The first implementation of fracking came in 1862 when a Civil War veteran named Edward Roberts who devised a theory for superincumbent fluid tamping during the battle of Fredericksburg. Roberts wasn’t able to implement his design until four years later. The morning after the first successful test, the Titusville Morning Herald described the process:
“The torpedo, which is an iron case, containing an amount of powder varying from fifteen to twenty pounds, is lowered into the well, down to the spot, as near as can be ascertained, where it is necessary to explode it. It is then exploded by means of a cap on the torpedo, connected with the top of the shell by a wire.”
Roberts’ Torpedo, as it became known, increased the efficiency of oil drilling by 1200 percent. For nearly the next century, Roberts’ Torpedo went largely unchanged. In fact, most companies who drilled to the shale layer were more inclined to think of it as a nuisance preventing them from getting to the oil deposits. It wasn’t until 1948 that oil company Stanolind discovered the economic benefits of a predecessor to hydraulic fracturing. Using a form of jellied napalm, Stanolind figureed out how to blast grains of sand into the shale later, creating fractures that poured out oil and gas. Of course, the company wasn’t one hundred percent sure of the physics behind the process.

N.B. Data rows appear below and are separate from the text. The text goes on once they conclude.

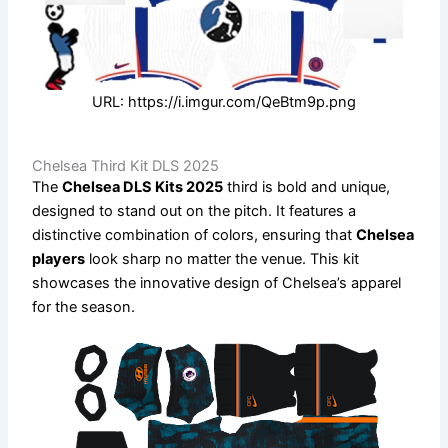
URL: https://i.imgur.com/QeBtm9p.png
Chelsea Third Kit DLS 2025
The
Chelsea DLS Kits 2025
third is bold and unique,
designed to stand out on the pitch. It features a
distinctive combination of colors, ensuring that
Chelsea
players
look sharp no matter the venue. This kit
showcases the innovative design of Chelsea’s apparel
for the season.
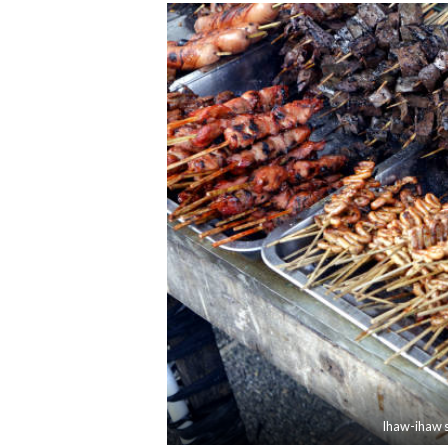
Ihaw-ihaw st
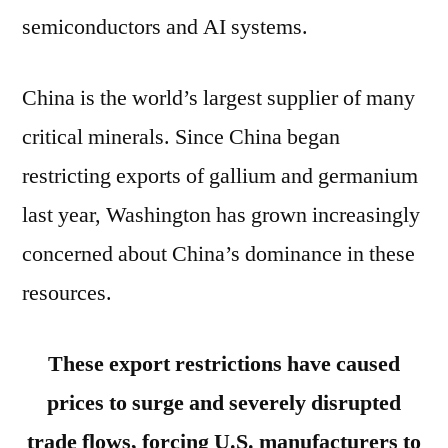
semiconductors and AI systems.
China is the world’s largest supplier of many
critical minerals. Since China began
restricting exports of gallium and germanium
last year, Washington has grown increasingly
concerned about China’s dominance in these
resources.
These export restrictions have caused
prices to surge and severely disrupted
trade flows, forcing U.S. manufacturers to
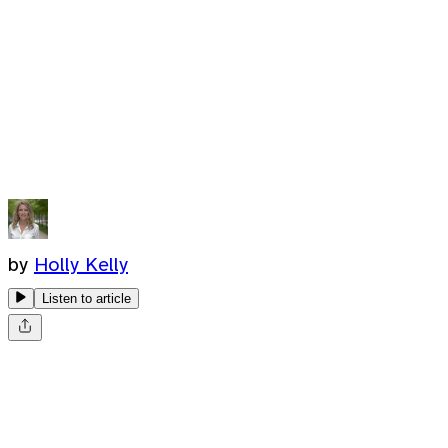
by
Holly Kelly
Listen to article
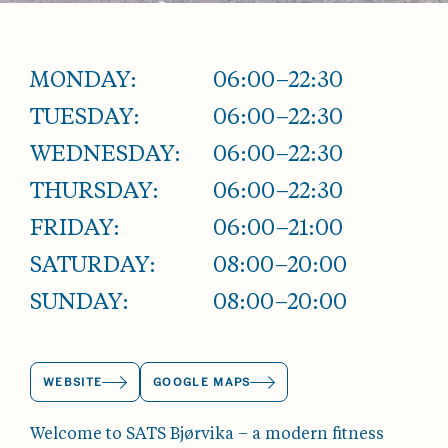
MONDAY:
06:00–22:30
TUESDAY:
06:00–22:30
WEDNESDAY:
06:00–22:30
THURSDAY:
06:00–22:30
FRIDAY:
06:00–21:00
SATURDAY:
08:00–20:00
SUNDAY:
08:00–20:00
WEBSITE
GOOGLE MAPS
Welcome to SATS Bjørvika – a modern fitness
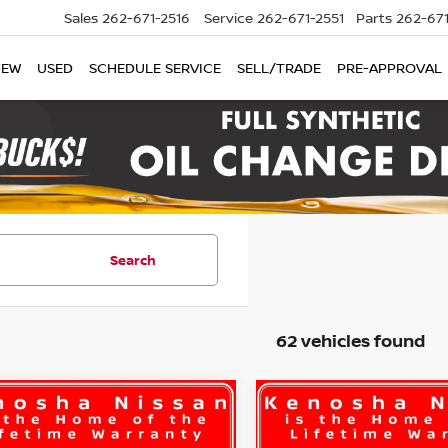
Sales
262-671-2516
Service
262-671-2551
Parts
262-67
NEW
USED
SCHEDULE SERVICE
SELL/TRADE
PRE-APPROVAL
Search
62 vehicles found
mpare Vehicle
Compare Vehicle
UY
FINANCE
LEASE
BUY
FINANCE
6
Nissan Rogue
S
2026
Nissan Rogue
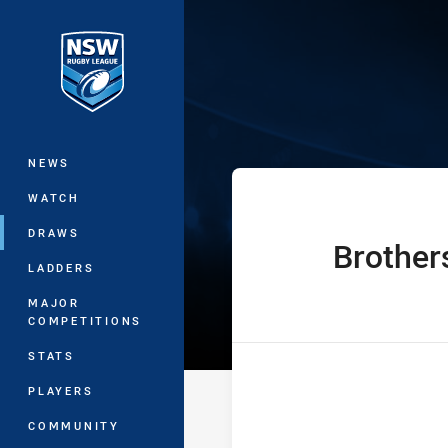
You have skipped the navigation, tab 
Sydney Shield 
Main
NEWS
WATCH
DRAWS
Brother
home Team
LADDERS
MAJOR
COMPETITIONS
STATS
PLAYERS
COMMUNITY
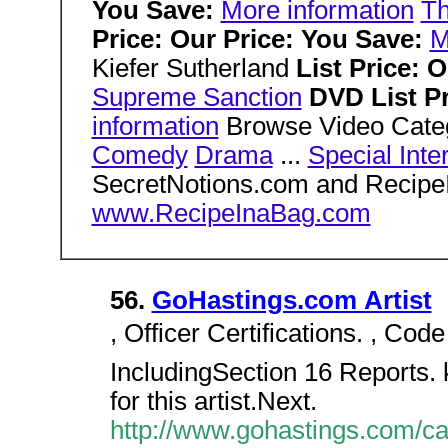
You Save:
More information
T
Price: Our Price: You Save:
M
Kiefer Sutherland
List Price: 
Supreme Sanction
DVD List Pr
information
Browse Video Cate
Comedy
Drama
...
Special Inte
SecretNotions.com and Recip
www.RecipeInaBag.com
56.
GoHastings.com Artist
, Officer Certifications. , Code
IncludingSection 16 Reports. k
for this artist.Next.
http://www.gohastings.com/cata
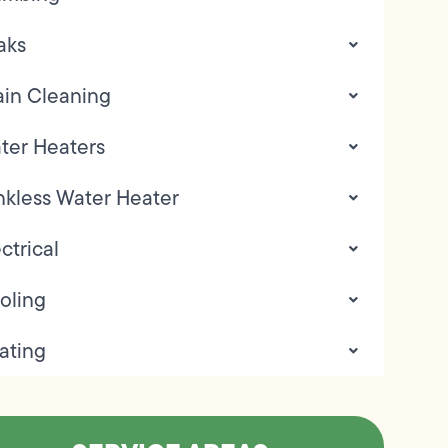
aks
ain Cleaning
ter Heaters
nkless Water Heater
ctrical
oling
ating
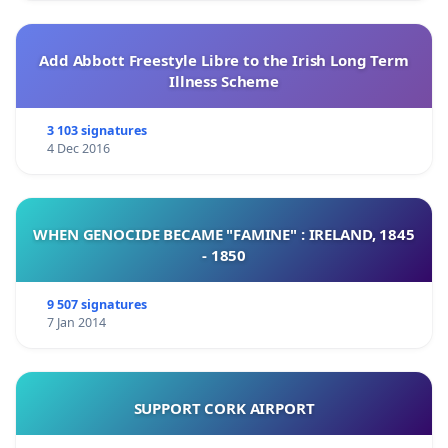
Add Abbott Freestyle Libre to the Irish Long Term
Illness Scheme
3 103 signatures
4 Dec 2016
WHEN GENOCIDE BECAME "FAMINE" : IRELAND, 1845
- 1850
9 507 signatures
7 Jan 2014
SUPPORT CORK AIRPORT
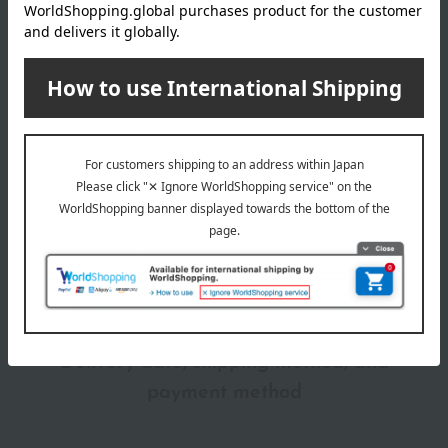
Take some texture onto a sponge and apply it evenly from the
Shipping
Online Warehouse A-0013(01320-2116-
center of your face outwards.
store
08103)
Shipping fees for shipping stores, dealers, and stores
wrapping
*Gift wrapping is not available.
About gift services
Delivery date, shipping method, and
payment method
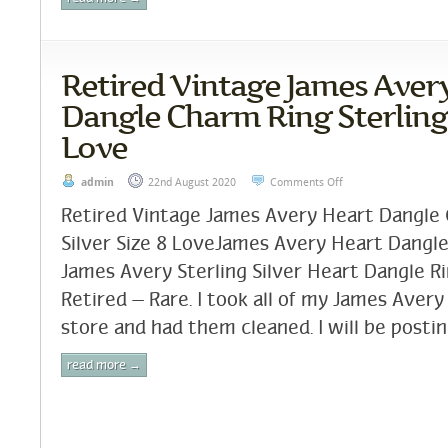
Retired Vintage James Aver
Dangle Charm Ring Sterling 
Love
admin
22nd August 2020
Comments Off
Retired Vintage James Avery Heart Dangle 
Silver Size 8 LoveJames Avery Heart Dangle R
James Avery Sterling Silver Heart Dangle Ri
Retired – Rare. I took all of my James Avery
store and had them cleaned. I will be postin
read more →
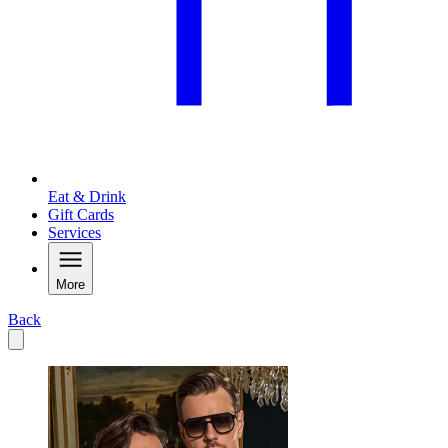
Eat & Drink
Gift Cards
Services
More
Back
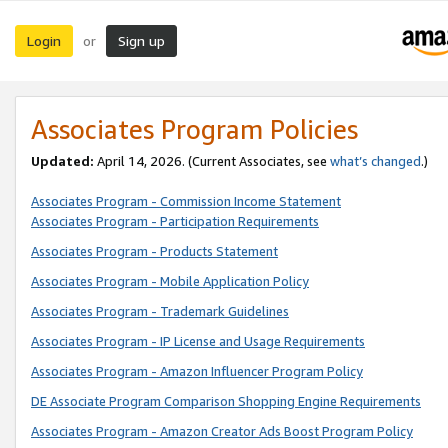
Login
Sign up
or
Associates Program Policies
Updated:
April 14, 2026. (Current Associates, see
what’s changed
.)
Associates Program - Commission Income Statement
Associates Program - Participation Requirements
Associates Program - Products Statement
Associates Program - Mobile Application Policy
Associates Program - Trademark Guidelines
Associates Program - IP License and Usage Requirements
Associates Program - Amazon Influencer Program Policy
DE Associate Program Comparison Shopping Engine Requirements
Associates Program - Amazon Creator Ads Boost Program Policy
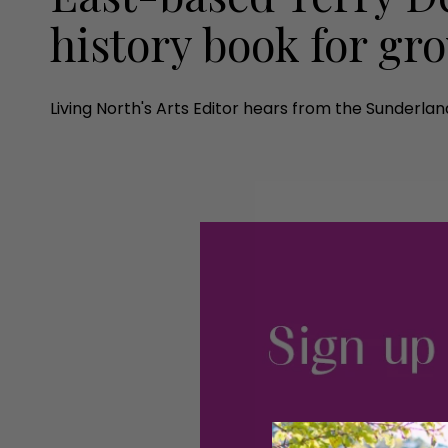
history book for g
Living North's Arts Editor hears from the Sunderla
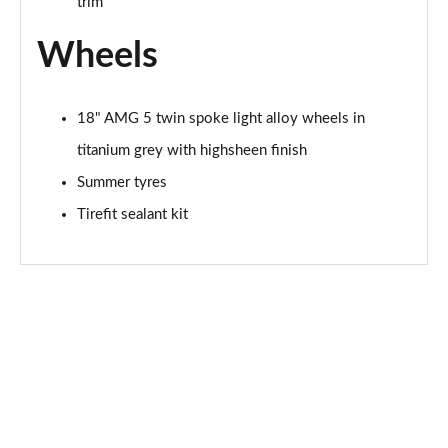
trim
Wheels
18" AMG 5 twin spoke light alloy wheels in
titanium grey with highsheen finish
Summer tyres
Tirefit sealant kit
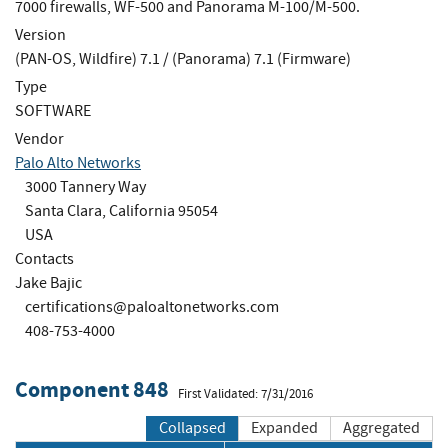
7000 firewalls, WF-500 and Panorama M-100/M-500.
Version
(PAN-OS, Wildfire) 7.1 / (Panorama) 7.1 (Firmware)
Type
SOFTWARE
Vendor
Palo Alto Networks
3000 Tannery Way
Santa Clara, California 95054
USA
Contacts
Jake Bajic
certifications@paloaltonetworks.com
408-753-4000
Component 848
First Validated: 7/31/2016
Collapsed
Expanded
Aggregated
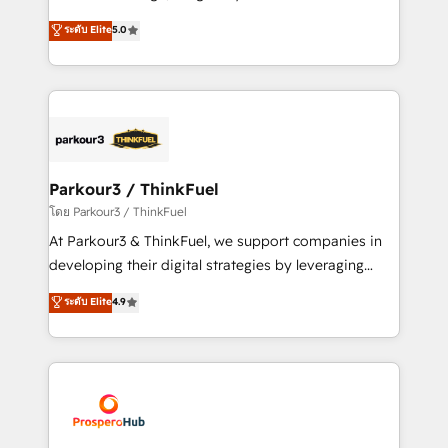
📈 Configuration de rapports et tableaux de bord 🤝
Marketing with our exclusive methodologies:
ระดับ Elite
5.0
Book Process & Guidelines utilisateurs 🎓
BOOMS and BOOST. Together, they form a powerful
Formations des utilisateurs
combination that has driven success for over 800
businesses worldwide. As Elite HubSpot Partners, we
specialize in crafting high-performance growth
strategies that integrate data-driven marketing,
automation, and revenue intelligence to help
companies scale faster and smarter. 🔹 BOOMS:
Parkour3 / ThinkFuel
Demand generation for all your buyers With BOOMS,
โดย Parkour3 / ThinkFuel
you invest in 100% of your buyers, accelerating your
At Parkour3 & ThinkFuel, we support companies in
growth and positioning yourself as an undisputed
developing their digital strategies by leveraging
leader. 🔹 BOOST: Optimize your digital
technologies and automating their marketing and
ระดับ Elite
4.9
transformation process A methodology designed to
sales processes to generate growth. Our offer spans
implement HubSpot effectively and optimize your
from Strategy to Operations. We specialize in CRM
digital processes. 🔹 Trusted by Industry Leaders
onboarding and implementation, web design, sales
With an average rating of 4.9/5 and a proven track
& marketing automation, and digital marketing. With
record of business transformation, our growth-first
extensive experience working with tech companies
approach has helped brands dominate their
and manufacturers since 2002, we are committed to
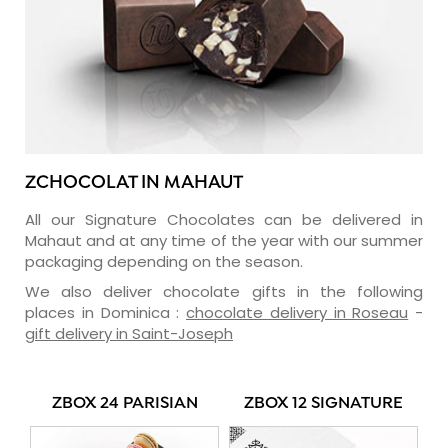
ZCHOCOLAT IN MAHAUT
All our Signature Chocolates can be delivered in
Mahaut and at any time of the year with our summer
packaging depending on the season.
We also deliver chocolate gifts in the following
places in Dominica :
chocolate delivery in Roseau
-
gift delivery in Saint-Joseph
ZBOX 24 PARISIAN
ZBOX 12 SIGNATURE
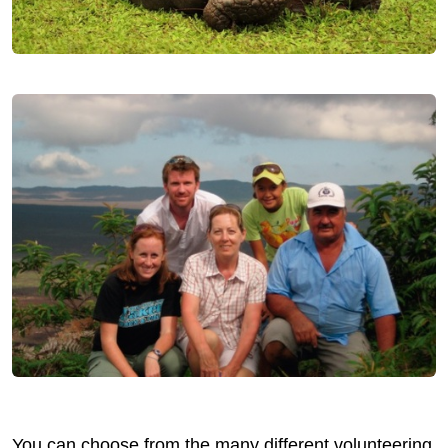
You can choose from the many different volunteering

Then, in 1954, Shell gasoline tasked a geologist named M. King Hubbert with doing the math of hydraulic fracturing. Known as “the father of peak oil,” Hubbert had previously been one of the first people to forecast the eventual peak and decline of crude oil. Along with an assistant named David Willis, Hubbert’s work on the physics behind fracking helped revolutionize the practice by explaining exactly what was going on in an oil well.
Once engineers had some accurate idea of how fracking worked, the ideas on how to improve both the efficiency and, more importantly, the safety of the process began to flow in like a tidal wave.